Re: [PATCH] index: add trace2 region for clear skip worktree

Jeff Hostetler <git@xxxxxxxxxxxxxxxxx> · Wed, 26 Oct 2022 14:29:09 -0400

On 10/26/22 12:01 PM, Junio C Hamano wrote:
Jeff Hostetler <git@xxxxxxxxxxxxxxxxx> writes:

In the worst case, we walk the entire index and lstat() for a
significant number of skipped-and-not-present files, then near
the end of the loop, we find a skipped-but-present directory
and have to restart the loop.  The second pass will still run
the full loop again.  Will the second pass actually see any
skipped cache-entries?  Will it re-lstat() them?  Could the
`goto restart` just be a `break` or `return`?

I haven't had time to look under the hood here, but I was
hoping that these two counters would help the series author
collect telemetry over many runs and gain more insight into
the perf problem.

Without being able to answer these questions, would we be able to
interpret the numbers reported from these counters?

Continuing the example from above, if we've already paid the
costs to lstat() the 95% sparse files AND THEN near the bottom
of the loop we have to do a restart, then we should expect
this loop to be doubly slow.  It was my hope that this combination
of counters would help us understand the variations in perf.

Yes, I understand that double-counting may give some clue to detect
that, but it just looked roundabout way to do that.  Perhaps
counting the path inspected during the first iteration and the path
inspected during the second iteration, separately, without the "how
many times did we repeat?", would give you a better picture?  "After
inspecting 2400 paths, we need to go back and then ended up scanning
3000 paths in the flattened index in the second round" would be
easier to interpret than "We needed flattening, and scanned 5400
paths in total in the two iterations".

Good point and I was wondering about whether we might see "2 x 95%"
values for path_count in really slow cases.  And yes, it would be
better to have `int path_count[2]` and tally each loop pass
independently.

I guess I was looking for a first-order "where is the pain?" knowing
that we could always dig deeper later.  That is, is the lstat's or
is it the ensure-full and index rewrite?  Or both?
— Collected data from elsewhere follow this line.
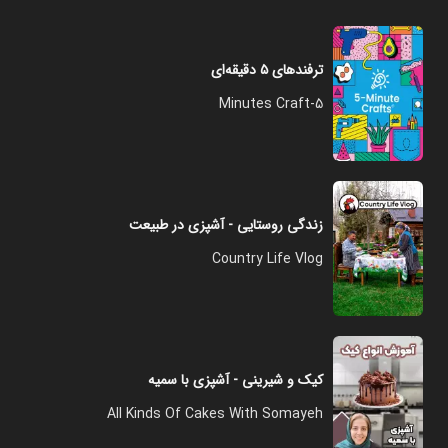
ترفندهای ۵ دقیقه‌ای
5-Minutes Craft
زندگی روستایی - آشپزی در طبیعت
Country Life Vlog
کیک و شیرینی - آشپزی با سمیه
All Kinds Of Cakes With Somayeh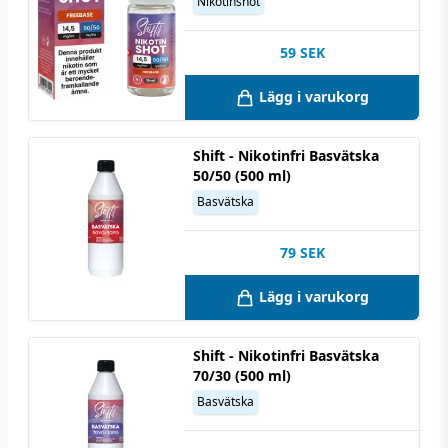
Nikotinshot
59
SEK
Lägg i varukorg
Shift - Nikotinfri Basvätska
50/50 (500 ml)
Basvätska
79
SEK
Lägg i varukorg
Shift - Nikotinfri Basvätska
70/30 (500 ml)
Basvätska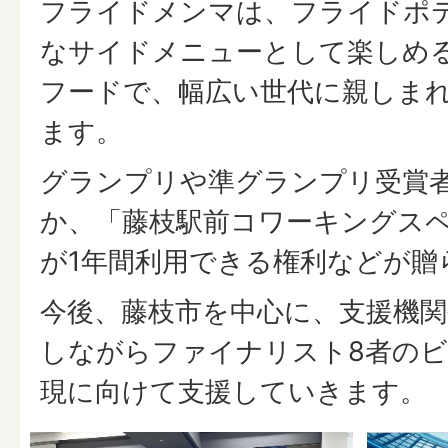
フライドメンマは、フライドポ
なサイドメニューとして楽しめ
フードで、幅広い世代に親しま
ます。
グランプリや準グランプリ受賞
か、「藤枝駅前コワーキングスペ
が1年間利用できる権利などが贈
今後、藤枝市を中心に、支援機関
しながらファイナリスト8者の
現に向けて支援していきます。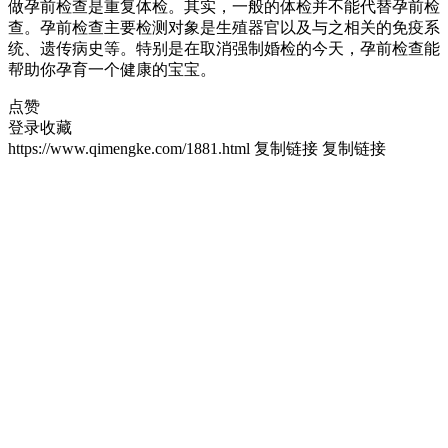
做孕前检查是重复体检。其实，一般的体检并不能代替孕前检
查。孕前检查主要检测对象是生殖器官以及与之相关的免疫系
统、遗传病史等。特别是在取消强制婚检的今天，孕前检查能
帮助你孕育一个健康的宝宝。
点赞
登录收藏
https://www.qimengke.com/1881.html
复制链接
复制链接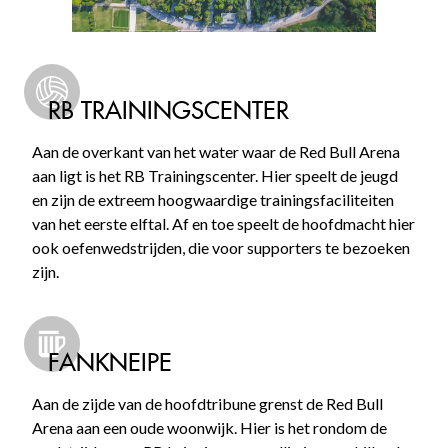
RB TRAININGSCENTER
Aan de overkant van het water waar de Red Bull Arena
aan ligt is het RB Trainingscenter. Hier speelt de jeugd
en zijn de extreem hoogwaardige trainingsfaciliteiten
van het eerste elftal. Af en toe speelt de hoofdmacht hier
ook oefenwedstrijden, die voor supporters te bezoeken
zijn.
FANKNEIPE
Aan de zijde van de hoofdtribune grenst de Red Bull
Arena aan een oude woonwijk. Hier is het rondom de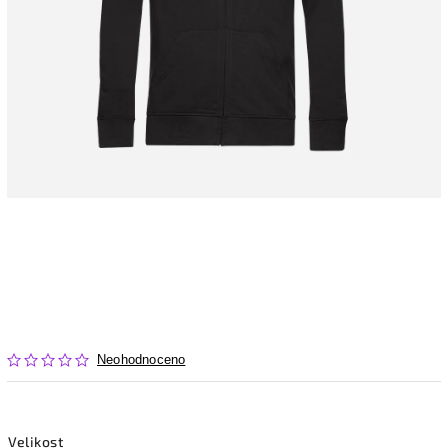
Neohodnoceno
Velikost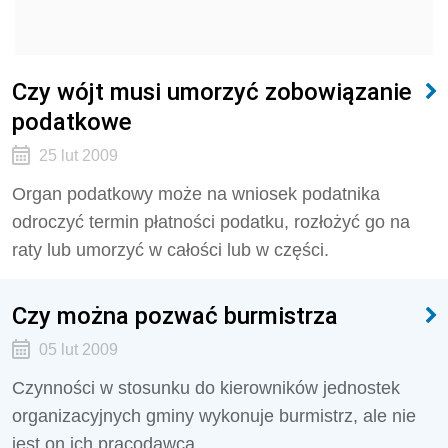
Czy wójt musi umorzyć zobowiązanie
podatkowe
25 lut 2009
Organ podatkowy może na wniosek podatnika
odroczyć termin płatności podatku, rozłożyć go na
raty lub umorzyć w całości lub w części.
Czy można pozwać burmistrza
05 lut 2009
Czynności w stosunku do kierowników jednostek
organizacyjnych gminy wykonuje burmistrz, ale nie
jest on ich pracodawcą.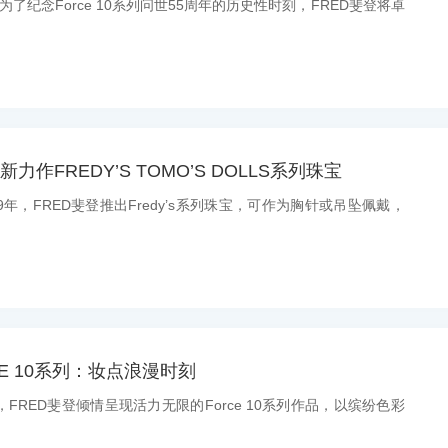
：为了纪念Force 10系列问世55周年的历史性时刻，FRED斐登将卓
力作FREDY’S TOMO’S DOLLS系列珠宝
989年，FRED斐登推出Fredy’s系列珠宝，可作为胸针或吊坠佩戴，
CE 10系列：妆点浪漫时刻
刻，FRED斐登倾情呈现活力无限的Force 10系列作品，以缤纷色彩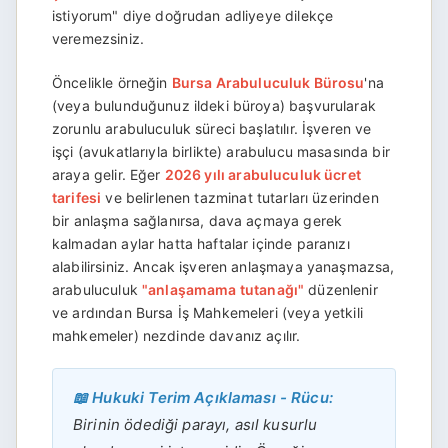
istiyorum" diye doğrudan adliyeye dilekçe
veremezsiniz.
Öncelikle örneğin
Bursa Arabuluculuk Bürosu
'na
(veya bulunduğunuz ildeki büroya) başvurularak
zorunlu arabuluculuk süreci başlatılır. İşveren ve
işçi (avukatlarıyla birlikte) arabulucu masasında bir
araya gelir. Eğer
2026 yılı arabuluculuk ücret
tarifesi
ve belirlenen tazminat tutarları üzerinden
bir anlaşma sağlanırsa, dava açmaya gerek
kalmadan aylar hatta haftalar içinde paranızı
alabilirsiniz. Ancak işveren anlaşmaya yanaşmazsa,
arabuluculuk
"anlaşamama tutanağı"
düzenlenir
ve ardından Bursa İş Mahkemeleri (veya yetkili
mahkemeler) nezdinde davanız açılır.
📖 Hukuki Terim Açıklaması - Rücu:
Birinin ödediği parayı, asıl kusurlu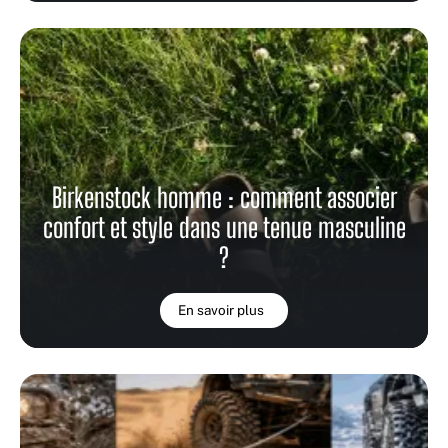
Birkenstock homme : comment associer
confort et style dans une tenue masculine
?
En savoir plus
We have other places that do lstat() over the cache-entries and have
added code to spread the loop across n threads.  I doubt that is needed
here and I didn't want to lead with it.

WRT the `intmax_t` vs just `int`: either is fine.

I thought "int" was supposed to be natural machine word, while
incrementing "intmax_t" is allowed to be much slower than "int".
Do we expect more than 2 billion paths?

You're right.  An `int` would be fine here.

Thanks,
Jeff